The human body can easily handle 2 g's. You get more than that jogging, or just hopping up and down in place. There are women my height who weight twice what I do and function just fine, and some who are three or four times my size and, while not operating just fine, are still alive and able to walk and move about.
This is what I think would happen, based on an admittedly limited knowledge of fitness training and having read a lot of science fiction.
Assuming your heart was healthy to begin with, you'd become stronger in an absolute sense, but would be weaker in a relative sense.
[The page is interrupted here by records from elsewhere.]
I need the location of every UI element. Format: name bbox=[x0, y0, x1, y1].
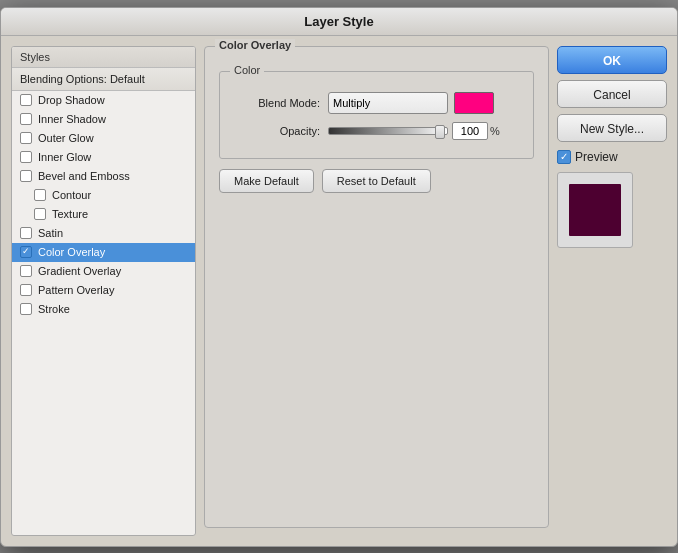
preview-swatch bbox=[569, 184, 621, 236]
opacity-row: Opacity: % bbox=[230, 122, 523, 140]
sidebar-item-inner-glow[interactable]: Inner Glow bbox=[12, 148, 195, 167]
texture-checkbox[interactable] bbox=[34, 208, 46, 220]
drop-shadow-checkbox[interactable] bbox=[20, 94, 32, 106]
opacity-slider-thumb[interactable] bbox=[435, 125, 445, 139]
styles-header: Styles bbox=[12, 47, 195, 68]
reset-to-default-button[interactable]: Reset to Default bbox=[322, 169, 431, 193]
blending-options-item[interactable]: Blending Options: Default bbox=[12, 68, 195, 91]
preview-checkbox[interactable] bbox=[557, 150, 571, 164]
color-section: Color Blend Mode: Multiply Normal Screen… bbox=[219, 71, 534, 159]
empty-area bbox=[219, 193, 534, 513]
bevel-emboss-checkbox[interactable] bbox=[20, 170, 32, 182]
layer-style-dialog: Layer Style Styles Blending Options: Def… bbox=[0, 7, 678, 547]
color-sub-label: Color bbox=[230, 64, 264, 76]
blend-mode-row: Blend Mode: Multiply Normal Screen Overl… bbox=[230, 92, 523, 114]
outer-glow-checkbox[interactable] bbox=[20, 132, 32, 144]
sidebar-item-satin[interactable]: Satin bbox=[12, 224, 195, 243]
preview-label: Preview bbox=[575, 150, 618, 164]
blend-mode-control: Multiply Normal Screen Overlay bbox=[328, 92, 494, 114]
satin-checkbox[interactable] bbox=[20, 227, 32, 239]
sidebar-item-outer-glow[interactable]: Outer Glow bbox=[12, 129, 195, 148]
ok-button[interactable]: OK bbox=[557, 46, 667, 74]
blend-mode-select[interactable]: Multiply Normal Screen Overlay bbox=[328, 92, 448, 114]
color-overlay-section: Color Overlay Color Blend Mode: Multiply… bbox=[204, 46, 549, 528]
color-swatch[interactable] bbox=[454, 92, 494, 114]
sidebar-item-pattern-overlay[interactable]: Pattern Overlay bbox=[12, 281, 195, 300]
sidebar-item-contour[interactable]: Contour bbox=[12, 186, 195, 205]
stroke-checkbox[interactable] bbox=[20, 303, 32, 315]
right-panel: OK Cancel New Style... Preview bbox=[557, 46, 667, 536]
cancel-button[interactable]: Cancel bbox=[557, 80, 667, 108]
sidebar-item-gradient-overlay[interactable]: Gradient Overlay bbox=[12, 262, 195, 281]
sidebar-item-inner-shadow[interactable]: Inner Shadow bbox=[12, 110, 195, 129]
main-content: Color Overlay Color Blend Mode: Multiply… bbox=[204, 46, 549, 536]
sidebar-item-stroke[interactable]: Stroke bbox=[12, 300, 195, 319]
opacity-input[interactable] bbox=[452, 122, 488, 140]
dialog-title: Layer Style bbox=[1, 8, 677, 36]
sidebar-item-bevel-emboss[interactable]: Bevel and Emboss bbox=[12, 167, 195, 186]
inner-glow-checkbox[interactable] bbox=[20, 151, 32, 163]
percent-sign: % bbox=[490, 125, 500, 137]
pattern-overlay-checkbox[interactable] bbox=[20, 284, 32, 296]
inner-shadow-checkbox[interactable] bbox=[20, 113, 32, 125]
section-title: Color Overlay bbox=[215, 39, 295, 51]
preview-box bbox=[557, 172, 633, 248]
sidebar-item-drop-shadow[interactable]: Drop Shadow bbox=[12, 91, 195, 110]
make-default-button[interactable]: Make Default bbox=[219, 169, 314, 193]
buttons-row: Make Default Reset to Default bbox=[219, 169, 534, 193]
gradient-overlay-checkbox[interactable] bbox=[20, 265, 32, 277]
contour-checkbox[interactable] bbox=[34, 189, 46, 201]
new-style-button[interactable]: New Style... bbox=[557, 114, 667, 142]
opacity-label: Opacity: bbox=[230, 125, 320, 137]
sidebar-item-texture[interactable]: Texture bbox=[12, 205, 195, 224]
sidebar-item-color-overlay[interactable]: Color Overlay bbox=[12, 243, 195, 262]
opacity-slider[interactable] bbox=[328, 127, 448, 135]
preview-row: Preview bbox=[557, 150, 667, 164]
color-overlay-checkbox[interactable] bbox=[20, 246, 32, 258]
blend-mode-label: Blend Mode: bbox=[230, 97, 320, 109]
left-panel: Styles Blending Options: Default Drop Sh… bbox=[11, 46, 196, 536]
You'd tire after a shorter period of time, impact excercises would have a much greater potential for damaging your joints.
Your heart, assuming it began healthy, would be fine initially and would readily adapt to the point that, after a long enough period of time, you'd have a heart with Lance Armstrong capacity.
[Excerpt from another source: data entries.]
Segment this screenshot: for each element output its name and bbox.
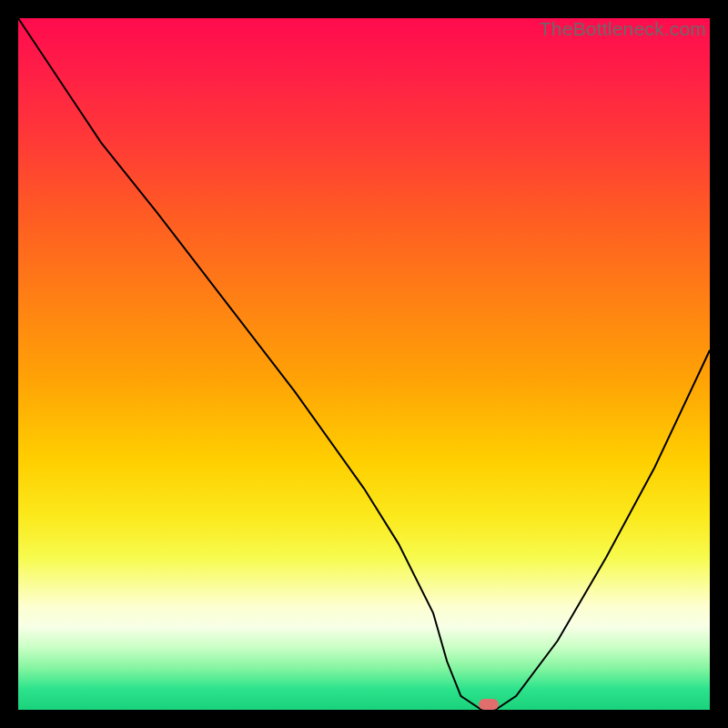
plot-area: TheBottleneck.com [18, 18, 710, 710]
bottleneck-curve [18, 18, 710, 710]
curve-path [18, 18, 710, 710]
optimum-marker [479, 699, 499, 710]
chart-frame: TheBottleneck.com [0, 0, 728, 728]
Upon returning, you'd have a body that wouldn't necessarily look much different, but would be much more efficient in terms of how much muscular endurance you had, like someone whose been training in aerobic excercises at a high intensity for a very long period of time. You'd be more muscular, but it would be in the form of longer, leaner, possibly more dense muscles, like someone doing low intensity, high repetition excercises. Think dancer or swimmer rather than bodybuilder, unless of course you made a concerted effort to do build muscle mass.
It would be a lot like altitude training which affected the whole body rather than just aerobic capacity.